Durant la condition de monologue, qu’il y ait ou non du son, les participants ont passé la plupart du temps à regarder le visage de l’acteur, mais pas ses mains. Le schéma inverse est apparu pour la tâche de préparation du thé, comme c’était également le cas pour la routine de magie. En outre, si l’on considère uniquement la période pendant laquelle l’acteur regarde directement l’écran (environ 48 % de la vidéo), les participants regardent davantage les yeux que la bouche si un fichier audio est diffusé en même temps. Sans audio, dans la condition monologue, les spectateurs semblaient essayer de déchiffrer ce que l’acteur disait en regardant les mouvements de sa bouche. Il n’y avait pas de différences systématiques entre les yeux et la bouche des spectateurs lorsque les acteurs effectuaient la tâche manuelle ou musicale. Cependant, si l’acteur regardait directement dans l’écran tout en effectuant la tâche manuelle, alors les téléspectateurs étaient attirés à fixer son visage.

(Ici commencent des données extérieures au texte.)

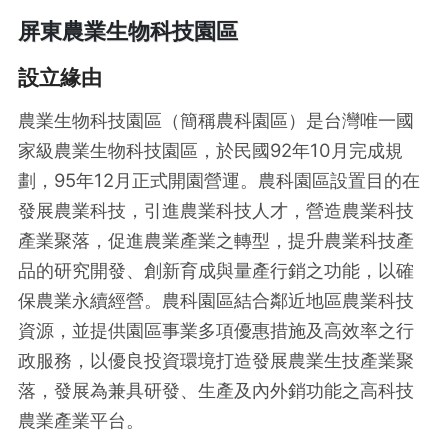
屏東農業生物科技園區
設立緣由
農業生物科技園區（簡稱農科園區）是台灣唯一國
家級農業生物科技園區，於民國92年10月完成規
劃，95年12月正式開園營運。農科園區設置目的在
發展農業科技，引進農業科技人才，營造農業科技
產業聚落，促進農業產業之轉型，提升農業科技產
品的研究開發、創新育成與量產行銷之功能，以確
保農業永續經營。農科園區結合鄰近地區農業科技
資源，並提供園區事業多項優惠措施及高效率之行
政服務，以優良投資環境打造發展農業生技產業聚
落，發展為兼具研發、生產及內外銷功能之高科技
農業產業平台。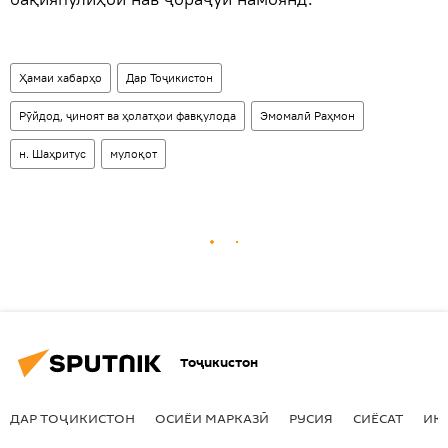
Ҳамаи хабарҳо
Дар Тоҷикистон
Рӯйдод, ҷиноят ва ҳолатҳои фавқулода
Эмомалӣ Раҳмон
н. Шаҳритус
мулоқот
Тоҷикистон
ДАР ТОҶИКИСТОН
ОСИЁИ МАРКАЗӢ
РУСИЯ
СИЁСАТ
ИҚ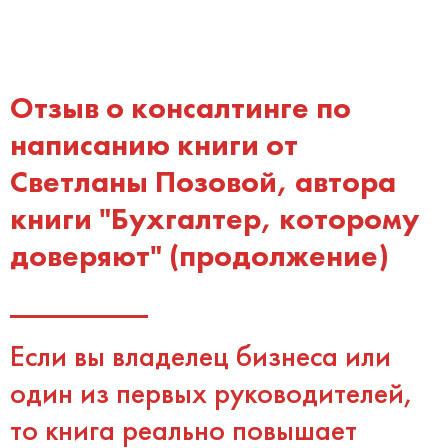
Отзыв о консалтинге по
написанию книги от
Светланы Позовой, автора
книги "Бухгалтер, которому
доверяют" (продолжение)
Если вы владелец бизнеса или
один из первых руководителей,
то книга реально повышает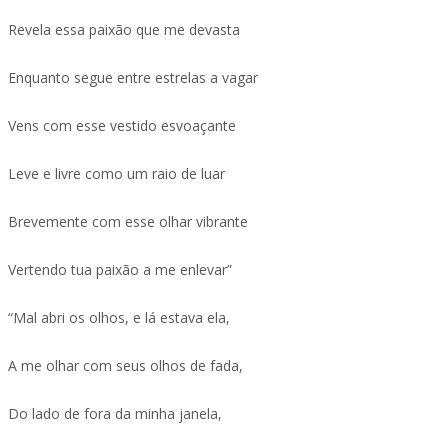
Revela essa paixão que me devasta
Enquanto segue entre estrelas a vagar
Vens com esse vestido esvoaçante
Leve e livre como um raio de luar
Brevemente com esse olhar vibrante
Vertendo tua paixão a me enlevar”
“Mal abri os olhos, e lá estava ela,
A me olhar com seus olhos de fada,
Do lado de fora da minha janela,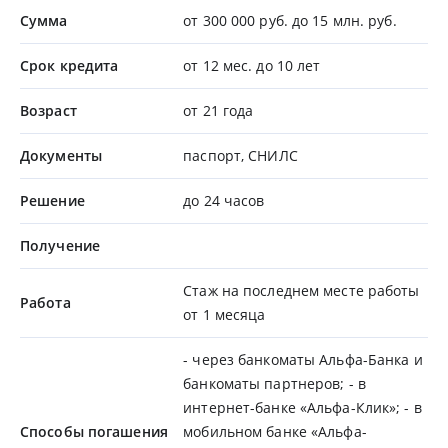
Сумма
от 300 000 руб. до 15 млн. руб.
Срок кредита
от 12 мес. до 10 лет
Возраст
от 21 года
Документы
паспорт, СНИЛС
Решение
до 24 часов
Получение
Стаж на последнем месте работы
Работа
от 1 месяца
- через банкоматы Альфа-Банка и
банкоматы партнеров; - в
интернет-банке «Альфа-Клик»; - в
Способы погашения
мобильном банке «Альфа-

Les auteurs ont conclu qu’il n’y a pas, contrairement aux affirmations des recherches précédentes, un biais général à regarder le visage de quelqu’un d’autre quand on en a l’occasion. Le seul moment où les gens essaient de lire un visage est lorsque la personne parle. Si la personne fait autre chose, c’est la partie du corps qui bouge qui attire le regard de l’observateur. Comme le concluent les auteurs, « nos mains semblent jouer un rôle tout aussi important que nos yeux pour orienter l’attention des gens ». Cependant, si la personne regarde directement le spectateur tout en effectuant une tâche manuelle, alors le spectateur répondra de la même manière et regardera le visage de l’individu (c’est pourquoi les magiciens parlent tant). Lorsque le regard de quelqu’un est dirigé vers vous, vous aurez tendance à lui rendre son regard en guise de « reconnaissance non verbale ». Regarder quelqu’un qui vous regarde, devient donc un aspect clé de la communication non verbale.

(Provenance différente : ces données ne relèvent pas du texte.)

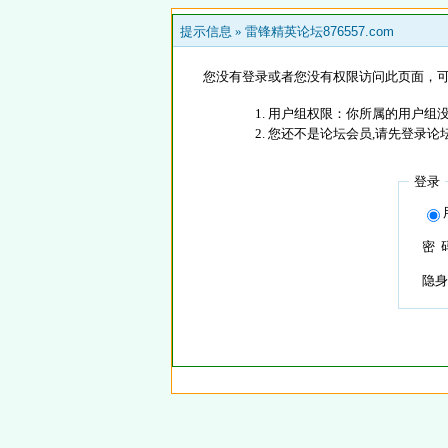
提示信息 »
雷锋精英论坛876557.com
您没有登录或者您没有权限访问此页面，可
用户组权限：你所属的用户组没
您还不是论坛会员,请先登录论
登录
密 
隐身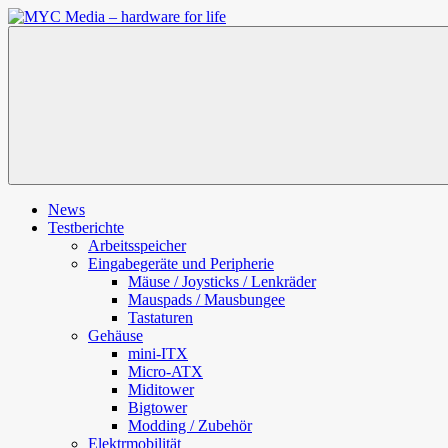
Zum
Inhalt
MYC
springen
Media
–
hardware
for
life
News
Testberichte
Arbeitsspeicher
Eingabegeräte und Peripherie
Mäuse / Joysticks / Lenkräder
Mauspads / Mausbungee
Tastaturen
Gehäuse
mini-ITX
Micro-ATX
Miditower
Bigtower
Modding / Zubehör
Elektrmobilität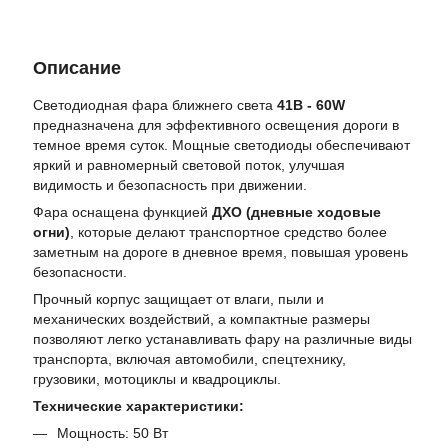
Описание
Светодиодная фара ближнего света
41B - 60W
предназначена для эффективного освещения дороги в
темное время суток. Мощные светодиоды обеспечивают
яркий и равномерный световой поток, улучшая
видимость и безопасность при движении.
Фара оснащена функцией
ДХО (дневные ходовые
огни)
, которые делают транспортное средство более
заметным на дороге в дневное время, повышая уровень
безопасности.
Прочный корпус защищает от влаги, пыли и
механических воздействий, а компактные размеры
позволяют легко устанавливать фару на различные виды
транспорта, включая автомобили, спецтехнику,
грузовики, мотоциклы и квадроциклы.
Технические характеристики:
Мощность: 50 Вт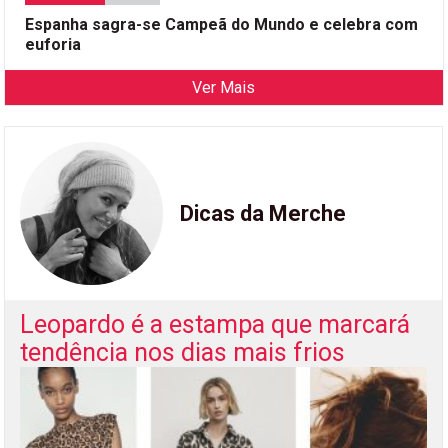
Espanha sagra-se Campeã do Mundo e celebra com
euforia
Ver Mais
Dicas da Merche
Leopardo é a estampa que marcará
tendência nos dias mais frios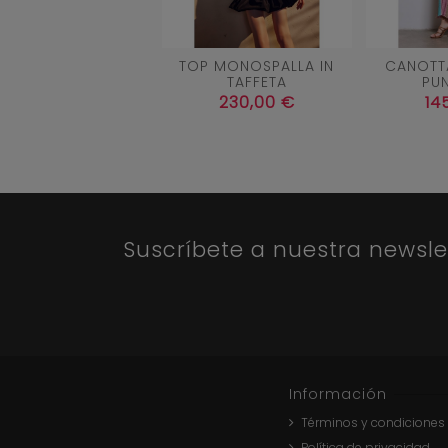
42
NEGRO
TOP MONOSPALLA IN
CANOTTA
TAFFETA
PU


Añadir al carrito
Aña
230,00 €
14
Suscríbete a nuestra newsle
Información
Términos y condiciones
Política de privacidad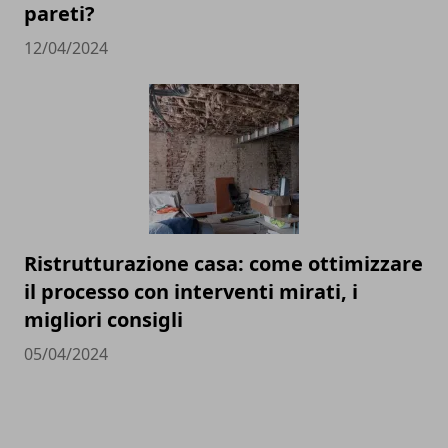
pareti?
12/04/2024
Ristrutturazione casa: come ottimizzare
il processo con interventi mirati, i
migliori consigli
05/04/2024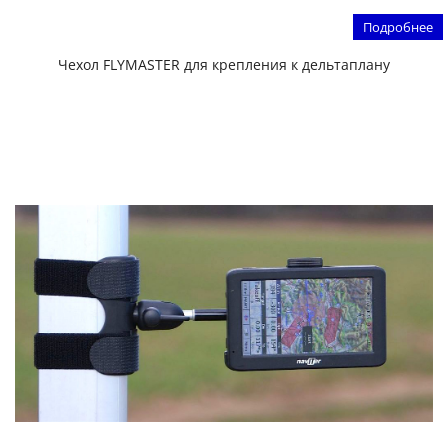
Подробнее
Чехол FLYMASTER для крепления к дельтаплану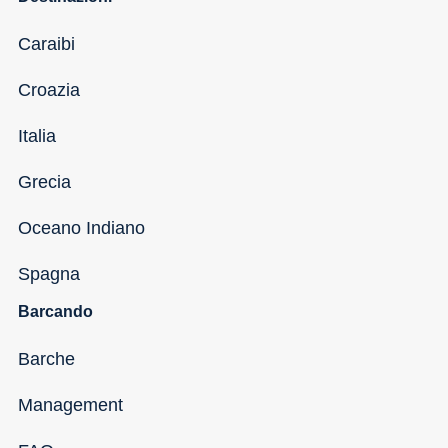
Caraibi
Croazia
Italia
Grecia
Oceano Indiano
Spagna
Barcando
Barche
Management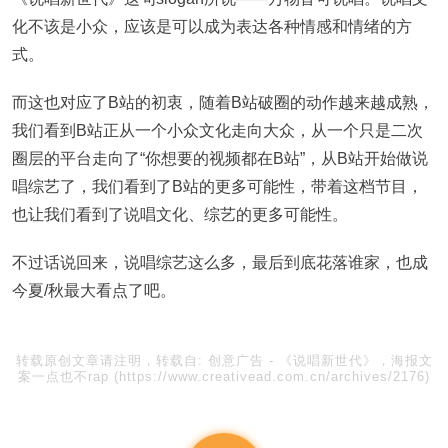
化不该是小众，应该是可以成为表达各种情感和情绪的方
式。
而这也对应了B站的初衷，随着B站破圈的动作越来越成熟，
我们看到B站正从一个小众文化走向大众，从一个只是二次
圈层的平台走向了“你想要的视频都在B站”，从B站开始做说
唱综艺了，我们看到了B站的更多可能性，带着这档节目，
也让我们看到了说唱文化、综艺的更多可能性。
不过话说回来，说唱综艺这么多，最后到底花落谁家，也成
今夏/秋最大看点了吧。
转载原创文章请注明，转载自:
创意广告
-
《说唱新世代》，海报文
案一点也不rap
(https://www.creativead.com.cn/archives/2176)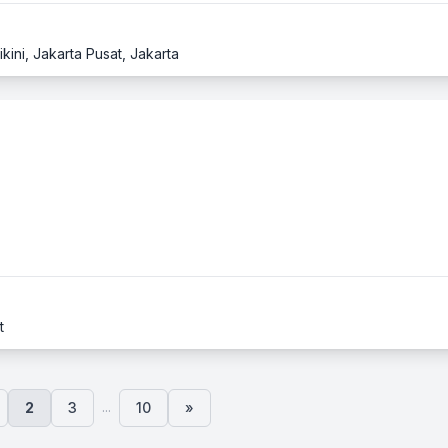
kini, Jakarta Pusat, Jakarta
t
...
2
3
10
»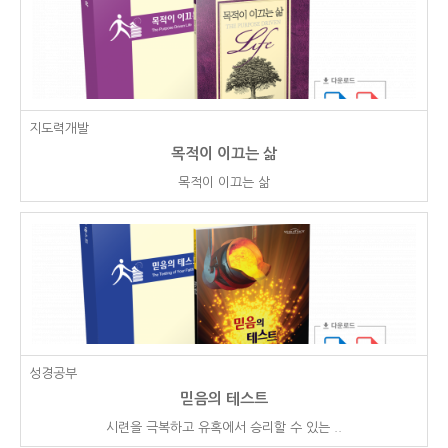
지도력개발
목적이 이끄는 삶
목적이 이끄는 삶
성경공부
믿음의 테스트
시련을 극복하고 유혹에서 승리할 수 있는 ..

Il est donc naturel de fixer quelqu’un, surtout si la personne parle doucement ou fait quelque chose d’intéressant que vous pouvez regarder. Ce qui rend la personne dévisagée mal à l’aise, alors, semblerait être un décalage entre l’adéquation de la situation et le fait qu’elle présente une base logique pour le regard. Il est étrange d’être la cible de l’attention soutenue de quelqu’un si vous n’établissez pas de contact visuel ou si vous ne faites rien de spécial avec vos mains ou vos pieds pour mériter un regard franc. Un concours de regards peut être amusant si c’est un jeu auquel vous jouez tous les deux, mais rebutant à l’extrême si vous êtes un participant involontaire.

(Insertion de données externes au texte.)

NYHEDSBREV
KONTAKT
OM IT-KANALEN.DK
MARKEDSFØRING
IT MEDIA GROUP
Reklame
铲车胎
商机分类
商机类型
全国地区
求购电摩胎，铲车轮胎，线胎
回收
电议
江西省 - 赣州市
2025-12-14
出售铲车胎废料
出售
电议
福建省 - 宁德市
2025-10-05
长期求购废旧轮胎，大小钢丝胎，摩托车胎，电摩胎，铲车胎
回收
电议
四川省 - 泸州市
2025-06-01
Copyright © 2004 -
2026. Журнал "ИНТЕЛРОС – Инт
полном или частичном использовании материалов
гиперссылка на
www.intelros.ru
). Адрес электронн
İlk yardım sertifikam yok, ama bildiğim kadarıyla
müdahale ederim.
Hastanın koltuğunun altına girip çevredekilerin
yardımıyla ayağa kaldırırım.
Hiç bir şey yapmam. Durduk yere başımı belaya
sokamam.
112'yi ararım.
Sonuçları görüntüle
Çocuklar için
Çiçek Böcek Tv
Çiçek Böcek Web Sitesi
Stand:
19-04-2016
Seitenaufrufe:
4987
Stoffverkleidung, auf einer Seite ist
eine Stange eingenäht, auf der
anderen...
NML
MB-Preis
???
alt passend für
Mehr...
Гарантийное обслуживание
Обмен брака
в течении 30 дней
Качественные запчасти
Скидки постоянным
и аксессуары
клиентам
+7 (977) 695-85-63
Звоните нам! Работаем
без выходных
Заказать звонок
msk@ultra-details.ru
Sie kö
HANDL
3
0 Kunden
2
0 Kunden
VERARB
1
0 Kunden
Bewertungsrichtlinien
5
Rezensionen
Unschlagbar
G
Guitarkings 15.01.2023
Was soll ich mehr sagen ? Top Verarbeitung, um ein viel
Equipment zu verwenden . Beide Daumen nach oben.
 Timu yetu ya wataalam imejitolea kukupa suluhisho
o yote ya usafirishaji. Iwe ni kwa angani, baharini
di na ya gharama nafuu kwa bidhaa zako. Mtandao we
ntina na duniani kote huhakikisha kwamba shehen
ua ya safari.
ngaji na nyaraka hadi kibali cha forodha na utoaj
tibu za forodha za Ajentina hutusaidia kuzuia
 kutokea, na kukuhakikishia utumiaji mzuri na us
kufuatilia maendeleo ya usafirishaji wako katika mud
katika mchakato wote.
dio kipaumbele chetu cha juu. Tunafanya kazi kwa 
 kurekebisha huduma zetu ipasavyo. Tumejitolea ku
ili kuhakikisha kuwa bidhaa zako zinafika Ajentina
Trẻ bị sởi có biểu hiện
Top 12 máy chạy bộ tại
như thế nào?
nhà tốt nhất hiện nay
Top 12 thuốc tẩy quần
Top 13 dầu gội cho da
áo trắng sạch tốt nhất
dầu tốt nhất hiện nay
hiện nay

En résumé, le regard fixe est une partie naturelle de la communication quotidienne. Si vous faites honnêtement quelque chose d’intéressant, ou si vous pensez que vous n’êtes pas facilement entendu (et que vous voulez l’être), ne soyez pas contrarié si une autre personne vous regarde directement. De la même manière, évitez de mettre une autre personne mal à l’aise en étant celui ou celle qui vous regarde. Soyez conscient de ce que font vos yeux, et votre communication non verbale sera d’autant plus satisfaisante.